Sunday, March 26, 2006

Gaining Perspetive


I've never been able to execute a convincing perspective study. I've just never been able to do it. Figures in the foreground don't relate correctly to the figures in the background, the converging lines don't converge, etc.

But Friday at Le Louvre I felt inspired, and tackled this room with my ball-point pen; t'aint perfect, but if it is in fact successful, (and I submit it humbly to your collective gaze for appraisal and criticism), it is proof, perhaps, that if you wish hard enough and look at enough examples of people doing it correctly, you will eventually absorb the lessons of perspective--"wishfull osmosis" I'll call it. 37 years is all it takes to bear fruit this way, as opposed to a semester or hard two of study.

(An aside: I woke up singing a garbled version of Erasure's "Oh L'Amour," then turned on my internet radio station with the unreasonable hope that I'd hear this exact song--and thusly was I rewarded! That's reverse osmosis at work, I guess.)

This room at the Louvre, the Salle de Ménage, has the weird problem of the escalator pits; I got a little hasty in the execution of the foreground pit. But I haven't messed with anything in Photoshop, just scanned it in two parts and slapped it together.

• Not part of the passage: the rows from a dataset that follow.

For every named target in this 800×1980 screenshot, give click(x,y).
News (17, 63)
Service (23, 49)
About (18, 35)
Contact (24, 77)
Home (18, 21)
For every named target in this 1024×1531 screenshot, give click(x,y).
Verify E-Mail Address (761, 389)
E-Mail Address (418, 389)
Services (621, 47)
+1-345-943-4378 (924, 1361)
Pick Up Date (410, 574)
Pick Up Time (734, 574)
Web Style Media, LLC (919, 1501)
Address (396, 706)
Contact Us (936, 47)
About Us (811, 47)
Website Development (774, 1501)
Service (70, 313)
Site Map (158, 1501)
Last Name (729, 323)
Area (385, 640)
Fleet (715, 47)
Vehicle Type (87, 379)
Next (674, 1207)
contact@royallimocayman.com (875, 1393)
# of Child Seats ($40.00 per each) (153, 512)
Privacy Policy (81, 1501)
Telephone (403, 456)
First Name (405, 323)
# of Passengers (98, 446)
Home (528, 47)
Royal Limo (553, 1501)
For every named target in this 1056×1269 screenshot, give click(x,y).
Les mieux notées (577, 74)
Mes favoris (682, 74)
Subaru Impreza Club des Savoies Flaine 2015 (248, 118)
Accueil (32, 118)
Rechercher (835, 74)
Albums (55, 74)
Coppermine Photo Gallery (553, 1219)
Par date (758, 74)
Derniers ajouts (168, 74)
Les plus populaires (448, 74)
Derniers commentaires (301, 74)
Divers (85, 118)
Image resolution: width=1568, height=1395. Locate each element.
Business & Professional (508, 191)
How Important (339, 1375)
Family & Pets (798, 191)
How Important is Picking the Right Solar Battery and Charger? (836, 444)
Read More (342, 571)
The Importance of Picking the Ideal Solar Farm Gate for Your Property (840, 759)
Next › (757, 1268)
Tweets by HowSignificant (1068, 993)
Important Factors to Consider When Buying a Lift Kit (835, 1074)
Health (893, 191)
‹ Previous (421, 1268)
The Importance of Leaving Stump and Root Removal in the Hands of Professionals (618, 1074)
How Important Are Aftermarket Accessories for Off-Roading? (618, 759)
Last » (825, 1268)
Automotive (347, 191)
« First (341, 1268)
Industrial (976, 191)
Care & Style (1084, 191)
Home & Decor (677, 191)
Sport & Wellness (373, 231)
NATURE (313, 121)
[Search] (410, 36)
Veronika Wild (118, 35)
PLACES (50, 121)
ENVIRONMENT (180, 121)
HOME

We've had visitors and my commenting on this BLOG has suffered. Two weeks are all we have left before returning to the 'States, so I'm gonna' try to pack in as much drawing (and living) as I can!

(To continue the 80's music aside: I'm really hitting the drawing hard in these last two weeks--I don't want to wind up like the last song played, Tears for Fears "GOING FAR AND GETTING NOWHERE".)

p.s. In Europe they spring ahead the Daylight Saving's clock one week before the U.S. Does that make us 10 hours apart? It's 9:30 AM right now. Good night from my good morning.

3 comments:

Mr Goodson said...

Everybody click on the sketch to see it big. It improves when you click and get the larger version. The smaller version compresses up the hatching into moire patterns that are distracting, like the back of the guys head in the foreground. Plus the Detail on the statues are much cooler larger. Nice sillohuettes. As far as perspective it looks dead on. Rigourous attention to perspective can stultify (deprive of strength or efficiency)a drawing. You've got a good balance in this sketch

rickart said...

NO worries on being busy... I've been out of the loop, too. This week is calming down some, though, to I expect to be posting here and on my own blog.

You seem to be at home with what ever media you pick. Nice drawings as always. Do you have a yearly pass to all the museums or something?

I wish I was one of your visitors! To be back in France and visit with you! That's too much to ask for!

Dok said...

Marvelous job Chino! bringing the escalators in was genius. Nicely nicely.